You know what a “spontaneous hook” is? A totally subjective, but nevertheless relevant thing worth mentioning – well, okay, I’ve only just decided to call it that way but I do need to have a special term for that kind of thing, especially when I’m dealing with INXS albums all the time. A spontaneous hook is a hook which is only active while you’re actually hearing it, but has no staying power or memorability whatsoever. (Of course, this doesn’t apply to extreme cases when a conscious effort is being made to memorize the song – I mean, heck, after a couple hundred listens even Mariah Carey records will become memorable).
Underneath The Colours is easily the best LP to demonstrate the power of spontaneous hooks I’ve heard so far. Every song on here becomes interesting on second or third listen, and you have no right whatsoever to doubt the compositional talents or the intelligence of the composing team. But nothing actually agrees to stick in your head, not even a tiny bit, and I know I’m not alone on that issue, either, so there just must be something strange about the record. There must be something weird. Maybe it’s the lack of emotion; in fact, now that I’ve said it, I’m pretty sure this is the basic problem of the INXS, just as it used to be the basic problem of XTC in the Seventies. Underneath The Colours is a lot of fun while it’s on – it’s jumpy, bouncy, and modernistic without being too annoying in a bad Eighties way or too dependent on their influences, especially now that they have toned down the ska thing. But it’s also a cold, cold, unmoving record, an exercise in soulless formalism. Or maybe it’s just a kind of soul that I don’t ‘get’. Whatever.

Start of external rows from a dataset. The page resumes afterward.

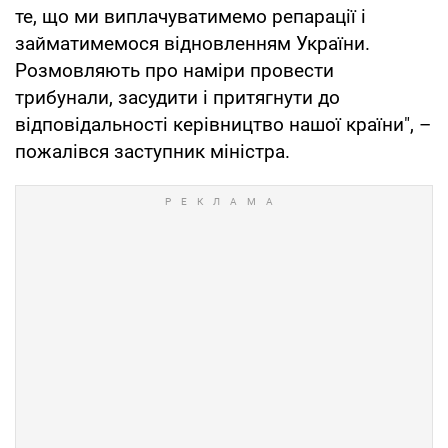
те, що ми виплачуватимемо репарації і
займатимемося відновленням України.
Розмовляють про наміри провести
трибунали, засудити і притягнути до
відповідальності керівництво нашої країни", –
пожалівся заступник міністра.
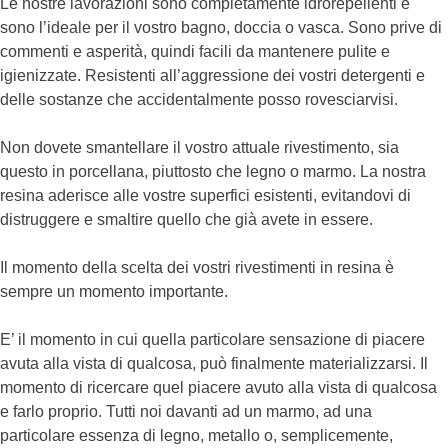
Le nostre lavorazioni sono completamente idrorepellenti e
sono l’ideale per il vostro bagno, doccia o vasca. Sono prive di
commenti e asperità, quindi facili da mantenere pulite e
igienizzate. Resistenti all’aggressione dei vostri detergenti e
delle sostanze che accidentalmente posso rovesciarvisi.
Non dovete smantellare il vostro attuale rivestimento, sia
questo in porcellana, piuttosto che legno o marmo. La nostra
resina aderisce alle vostre superfici esistenti, evitandovi di
distruggere e smaltire quello che già avete in essere.
Il momento della scelta dei vostri rivestimenti in resina è
sempre un momento importante.
E’ il momento in cui quella particolare sensazione di piacere
avuta alla vista di qualcosa, può finalmente materializzarsi. Il
momento di ricercare quel piacere avuto alla vista di qualcosa
e farlo proprio. Tutti noi davanti ad un marmo, ad una
particolare essenza di legno, metallo o, semplicemente,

With this, there’s just no emotional substance to the hooks, and since you don’t have a really colourful pattern to accompany the chords, there’s no hope to really memorize them. That’s how it looks to this particular reviewer, anyway. That said, while the album is on, it’s still a gas. You just have to get past the opener, ‘Stay Young’, which tries to get by on the force of the atmosphere alone – a ridiculous attempt, with all those breathy whispered vocals in the background and thin wimpy isolated synthesizer bleeps instead of full sonic landscapes. Even so, there’s a great guitar line almost lost in amidst all the mediocrity, which just goes to show that the INXS didn’t suck at having interesting ideas, they sucked at applying them and putting them into context.
In a certain sense, one could just argue that at this particular point Hutchence’s sense of romance vastly differed from the commonplace one. ‘Horizons’ is lyrically a love ballad, but musically just a minimalistically arranged New Wave “popper”. Maybe there are even people in this world that can be moved by the way Hutchence croaks out ‘I see the horizons of your love’, but I wouldn’t know about that anomaly. Gimme some Al Green instead, please. Or, at least, if we’re talking INXS here, something bouncier and snappier like ‘Big Go Go’. Now that’s a good song while it’s on. Raunchy, energetic, aggressive – ‘watch the world GO GO, it’ll spin ’til it stops… people gonna FLY OFF… when they turn it off’. But nothing remains once it’s over.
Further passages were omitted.